Eu nunca tinha visto amor verdadeiro antes – pelo menos não dessa forma. O amor que conhecia era condicional, baseado no que eu podia fazer ou oferecer. Mas o amor que vi nos olhos dos meus companheiros de AA era diferente. Era um amor que dizia: “Você pertence aqui. Você é bem-vindo. Você é amado exatamente como é.”
Com o tempo, entendi que esse amor é a essência da nossa irmandade. É o amor de um Poder Superior que se manifesta através do abraço de um padrinho, do sorriso de um recém-chegado, da mão estendida de alguém que já percorreu o mesmo caminho. É o amor que nos mantém sóbrios, que nos fortalece, que nos transforma.
Hoje, quando vejo um novo companheiro entrar pela porta, reconheço aquele mesmo olhar de quem busca desesperadamente por esperança. E lembro que agora eu também posso ser aquele olhar de amor para alguém. Esse é o verdadeiro milagre de AA: o amor que recebemos se torna o amor que damos.
When I first came to Alcoholics Anonymous, I didn't know what to expect. I was broken, full of fear and shame. But when I looked into the eyes of those who welcomed me, I saw something I couldn't explain: a glow, a peace, a genuine love that emanated from them.
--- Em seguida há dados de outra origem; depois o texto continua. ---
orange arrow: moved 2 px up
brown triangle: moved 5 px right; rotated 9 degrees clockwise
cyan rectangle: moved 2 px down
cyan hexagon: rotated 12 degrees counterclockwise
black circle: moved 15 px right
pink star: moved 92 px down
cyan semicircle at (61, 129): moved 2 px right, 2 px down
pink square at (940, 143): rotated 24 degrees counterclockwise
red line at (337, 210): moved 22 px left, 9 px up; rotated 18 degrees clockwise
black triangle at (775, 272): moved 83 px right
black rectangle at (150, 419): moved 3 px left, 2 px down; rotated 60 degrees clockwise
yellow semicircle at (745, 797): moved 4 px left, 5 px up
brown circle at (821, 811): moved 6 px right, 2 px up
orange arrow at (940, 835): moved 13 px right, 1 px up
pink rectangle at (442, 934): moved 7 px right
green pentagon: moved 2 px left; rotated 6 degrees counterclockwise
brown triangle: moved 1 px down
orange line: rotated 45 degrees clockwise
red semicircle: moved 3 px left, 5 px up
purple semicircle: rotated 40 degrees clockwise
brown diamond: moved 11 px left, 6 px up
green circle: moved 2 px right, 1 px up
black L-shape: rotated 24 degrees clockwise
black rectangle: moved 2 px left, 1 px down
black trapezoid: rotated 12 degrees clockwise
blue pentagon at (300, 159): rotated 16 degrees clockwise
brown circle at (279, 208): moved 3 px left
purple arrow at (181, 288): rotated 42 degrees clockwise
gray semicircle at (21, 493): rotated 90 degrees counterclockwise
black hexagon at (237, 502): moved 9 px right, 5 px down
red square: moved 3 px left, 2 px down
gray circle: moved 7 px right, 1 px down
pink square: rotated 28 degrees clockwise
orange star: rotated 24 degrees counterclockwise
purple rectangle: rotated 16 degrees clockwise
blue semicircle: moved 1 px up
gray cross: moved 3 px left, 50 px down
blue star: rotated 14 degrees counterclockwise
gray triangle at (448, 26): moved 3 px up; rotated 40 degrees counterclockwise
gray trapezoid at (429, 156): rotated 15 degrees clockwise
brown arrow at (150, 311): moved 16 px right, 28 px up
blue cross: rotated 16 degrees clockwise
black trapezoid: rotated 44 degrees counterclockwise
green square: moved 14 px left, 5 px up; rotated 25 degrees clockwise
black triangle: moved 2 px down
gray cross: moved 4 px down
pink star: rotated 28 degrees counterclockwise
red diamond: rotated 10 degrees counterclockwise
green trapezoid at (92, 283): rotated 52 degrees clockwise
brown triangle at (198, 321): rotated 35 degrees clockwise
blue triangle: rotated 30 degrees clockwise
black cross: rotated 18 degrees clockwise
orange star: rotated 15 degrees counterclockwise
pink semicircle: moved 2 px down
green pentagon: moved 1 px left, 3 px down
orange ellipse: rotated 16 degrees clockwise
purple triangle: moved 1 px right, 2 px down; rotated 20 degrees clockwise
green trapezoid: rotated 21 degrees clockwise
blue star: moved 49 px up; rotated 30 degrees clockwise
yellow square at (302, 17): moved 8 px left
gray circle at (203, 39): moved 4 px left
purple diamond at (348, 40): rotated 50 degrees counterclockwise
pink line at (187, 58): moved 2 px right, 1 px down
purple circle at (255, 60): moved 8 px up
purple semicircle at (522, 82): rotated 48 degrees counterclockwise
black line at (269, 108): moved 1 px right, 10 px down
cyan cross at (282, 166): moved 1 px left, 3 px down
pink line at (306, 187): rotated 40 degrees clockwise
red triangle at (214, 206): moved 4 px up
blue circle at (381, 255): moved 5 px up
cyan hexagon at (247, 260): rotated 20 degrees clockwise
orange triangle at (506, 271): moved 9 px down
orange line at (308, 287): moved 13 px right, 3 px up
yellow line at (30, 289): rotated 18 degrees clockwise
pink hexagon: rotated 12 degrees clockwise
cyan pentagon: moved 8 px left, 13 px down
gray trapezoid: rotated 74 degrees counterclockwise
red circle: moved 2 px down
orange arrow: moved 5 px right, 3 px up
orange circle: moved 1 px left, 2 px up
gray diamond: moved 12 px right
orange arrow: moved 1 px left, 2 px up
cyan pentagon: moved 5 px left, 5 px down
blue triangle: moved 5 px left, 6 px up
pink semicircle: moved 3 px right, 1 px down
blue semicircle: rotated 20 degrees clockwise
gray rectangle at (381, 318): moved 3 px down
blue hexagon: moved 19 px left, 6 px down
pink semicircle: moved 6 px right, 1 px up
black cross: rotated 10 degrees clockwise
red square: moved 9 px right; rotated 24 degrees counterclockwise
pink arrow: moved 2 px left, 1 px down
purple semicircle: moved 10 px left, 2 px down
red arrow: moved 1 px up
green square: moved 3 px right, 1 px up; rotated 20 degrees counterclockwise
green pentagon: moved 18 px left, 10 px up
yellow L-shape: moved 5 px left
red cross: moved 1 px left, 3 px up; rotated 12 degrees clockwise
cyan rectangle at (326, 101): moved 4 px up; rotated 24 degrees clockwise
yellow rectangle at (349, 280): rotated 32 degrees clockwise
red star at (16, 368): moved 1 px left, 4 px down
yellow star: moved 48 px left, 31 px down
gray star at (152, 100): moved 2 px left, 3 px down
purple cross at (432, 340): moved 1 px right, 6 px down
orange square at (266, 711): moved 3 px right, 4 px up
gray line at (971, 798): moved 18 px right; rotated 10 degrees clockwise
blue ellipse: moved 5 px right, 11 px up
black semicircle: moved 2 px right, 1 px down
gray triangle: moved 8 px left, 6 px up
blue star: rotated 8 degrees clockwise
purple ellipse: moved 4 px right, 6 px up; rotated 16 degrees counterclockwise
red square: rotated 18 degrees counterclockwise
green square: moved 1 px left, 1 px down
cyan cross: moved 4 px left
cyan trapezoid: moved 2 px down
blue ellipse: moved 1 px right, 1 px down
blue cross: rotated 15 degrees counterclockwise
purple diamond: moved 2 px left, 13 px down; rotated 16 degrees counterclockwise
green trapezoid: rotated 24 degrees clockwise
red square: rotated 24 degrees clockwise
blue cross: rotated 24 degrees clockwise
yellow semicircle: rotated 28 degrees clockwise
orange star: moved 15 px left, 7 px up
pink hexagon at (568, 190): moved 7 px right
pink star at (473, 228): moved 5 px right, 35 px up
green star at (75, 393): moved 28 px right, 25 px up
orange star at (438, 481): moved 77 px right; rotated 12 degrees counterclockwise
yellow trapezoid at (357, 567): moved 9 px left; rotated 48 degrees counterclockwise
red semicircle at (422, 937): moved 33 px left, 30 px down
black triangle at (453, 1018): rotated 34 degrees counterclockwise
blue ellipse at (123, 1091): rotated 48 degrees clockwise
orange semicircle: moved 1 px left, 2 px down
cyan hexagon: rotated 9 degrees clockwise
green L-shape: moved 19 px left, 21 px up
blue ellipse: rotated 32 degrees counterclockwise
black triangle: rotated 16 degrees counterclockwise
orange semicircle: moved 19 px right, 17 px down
I had never seen true love before – at least not like this. The love I knew was conditional, based on what I could do or offer. But the love I saw in my AA companions' eyes was different. It was a love that said: “You belong here. You are welcome. You are loved exactly as you are.”
Today, when I see a new companion walk through the door, I recognize that same look of someone desperately seeking hope. And I remember that now I too can be that look of love for someone. That is the true miracle of AA: the love we receive becomes the love we give.